Wednesday, November 23, 2011

Officials seize 881-pound bluefin tuna caught accidentally

A Massachusetts fishing crew accidentally netted a 881-pound Bluefin tuna, but officials confiscated the huge fish because rules require the species be caught only with hand-held gear or harpoons, the ship's captain said on Tuesday.
Notified by his crew of the remarkable catch on November 13, Captain Carlos Rafael said he raced to meet the boat in Provincetown, thinking a bluefin of that size could fetch as much as $500,000 at a premier world fish market such as Japan.
He arrived to find state environmental police and National Oceanic and Atmospheric Administration agents had seized the fish because it had been caught in a trawling net, which is forbidden.
Under the international Atlantic Tunas Convention Act, it is illegal to catch Western Atlantic bluefin by methods other than rod and reel, hand-line or harpoon, NOAA says.
According to NOAA, Atlantic bluefin tuna need to be carefully managed because they are extremely valuable and thus vulnerable to overfishing.
The crew on the New Bedford, Massachusetts boat caught the fish in a trawling net off Gloucester while fishing for ground species such as pollack and hake, Rafael said.
Rafael said the bluefin drowned in the net.
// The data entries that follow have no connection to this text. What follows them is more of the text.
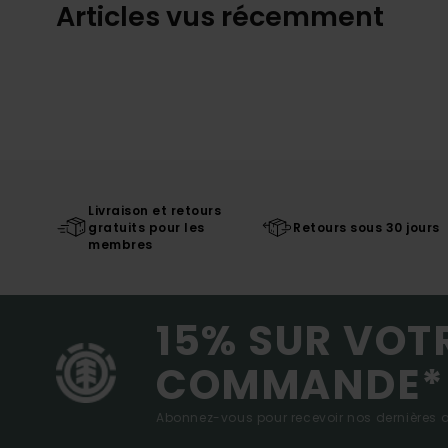
Articles vus récemment
Livraison et retours
gratuits pour les
Retours sous 30 jours
membres
15% SUR VOT
COMMANDE*
Abonnez-vous pour recevoir nos dernières ac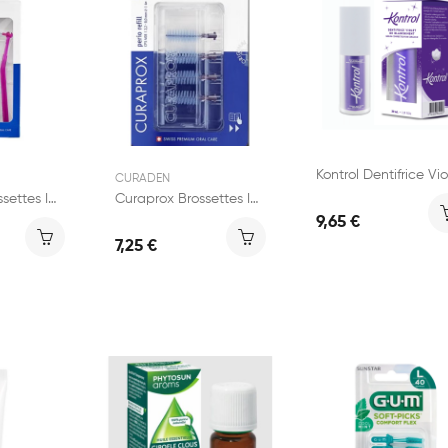
CURADEN
Curaprox Brossettes Interdentaires avec Manche 406
Curaprox Brossettes Interdentaires 408
9,65 €
7,25 €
He received a written warning for the incident but no criminal charges.
The fish was sold domestically for $5,000, and the proceeds will be held until the case is resolved, said Christine Patrick, spokeswoman for NOAA Fisheries in Silver Spring, Maryland.
"I was disappointed. The fish was a perfect fish," Rafael said.
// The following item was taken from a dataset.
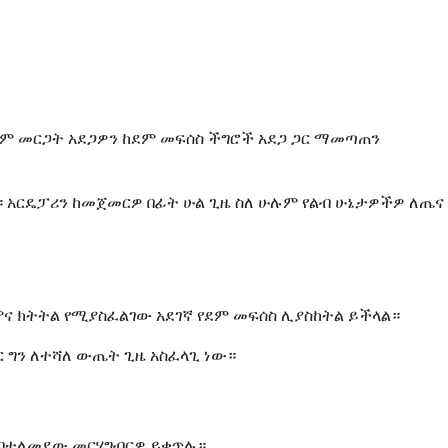
የደም መርጋት አደጋዎን ከደም መፍሰስ ችግሮች አደጋ ጋር ማመጣጠን
። አርዴፓሪን ከመጀመርዎ በፊት ሁል ጊዜ ስለ ሁሉም የልብ ሁኔታዎችዎ ለጤና
ምና ክትትል የሚያስፈልገው አደገኛ የደም መፍሰስ ሊያስከትል ይችላል።
ር ግን ለተሻለ ውጤት ጊዜ አስፈላጊ ነው።
 በተለመደው መርሃግብርዎ ይቀጥሉ።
A 754-pound bluefin in prime shape sold at a Japanese auction last year for nearly $396,000, according to local media reports.
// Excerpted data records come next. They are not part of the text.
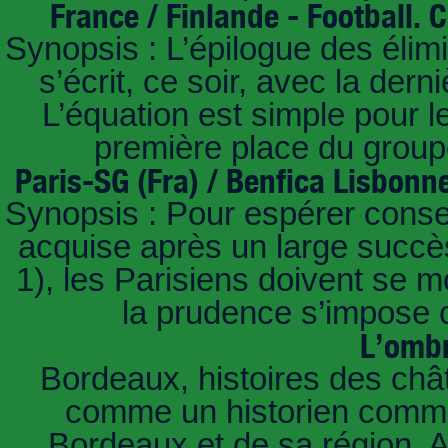
France / Finlande - Football.
Synopsis : L’épilogue des éli
s’écrit, ce soir, avec la der
L’équation est simple pour 
première place du groupe
Paris-SG (Fra) / Benfica Lisbonn
Synopsis : Pour espérer conse
acquise après un large succès
1), les Parisiens doivent se m
la prudence s’impose c
L’ombr
Bordeaux, histoires des châ
comme un historien commen
Bordeaux et de sa région. A 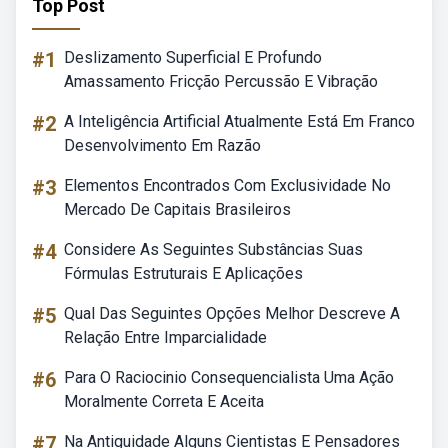
Top Post
#1
Deslizamento Superficial E Profundo
Amassamento Fricção Percussão E Vibração
#2
A Inteligência Artificial Atualmente Está Em Franco
Desenvolvimento Em Razão
#3
Elementos Encontrados Com Exclusividade No
Mercado De Capitais Brasileiros
#4
Considere As Seguintes Substâncias Suas
Fórmulas Estruturais E Aplicações
#5
Qual Das Seguintes Opções Melhor Descreve A
Relação Entre Imparcialidade
#6
Para O Raciocinio Consequencialista Uma Ação
Moralmente Correta E Aceita
#7
Na Antiguidade Alguns Cientistas E Pensadores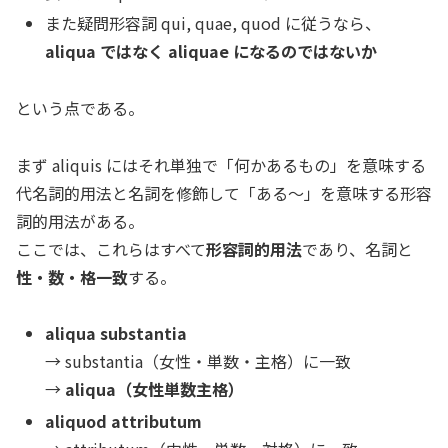
また疑問形容詞
qui, quae, quod
に従うなら、
aliqua ではなく aliquae になるのではないか
という点である。
まず aliquis にはそれ単独で「何かあるもの」を意味する
代名詞的用法と名詞を修飾して「ある〜」を意味する形容
詞的用法がある。
ここでは、これらはすべて
形容詞的用法
であり、名詞と
性・数・格一致
する。
aliqua substantia
→
substantia
（女性・単数・主格）に一致
→
aliqua（女性単数主格）
aliquod attributum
Rafael said he would have preferred to give the fish away than see it sold for so little.
"At least I could have given the fish to a homeless shelter," Rafael said. "I would have been a hero for giving all these people food, instead of them selling it for $5,000."
After the value of Western Atlantic bluefin tuna soared in the 1970s, fishing increased dramatically and the population plummeted. Today, the number of bluefin able to reproduce fluctuates at 21 to 29 percent of the 1970 level, NOAA said.
"Now, if you accidentally catch it with a different kind of gear, or even if you catch it with the right kind of gear but you don't have a permit for it, you have to let it go, even if it's dead," according to regulations, said NOAA's Patrick.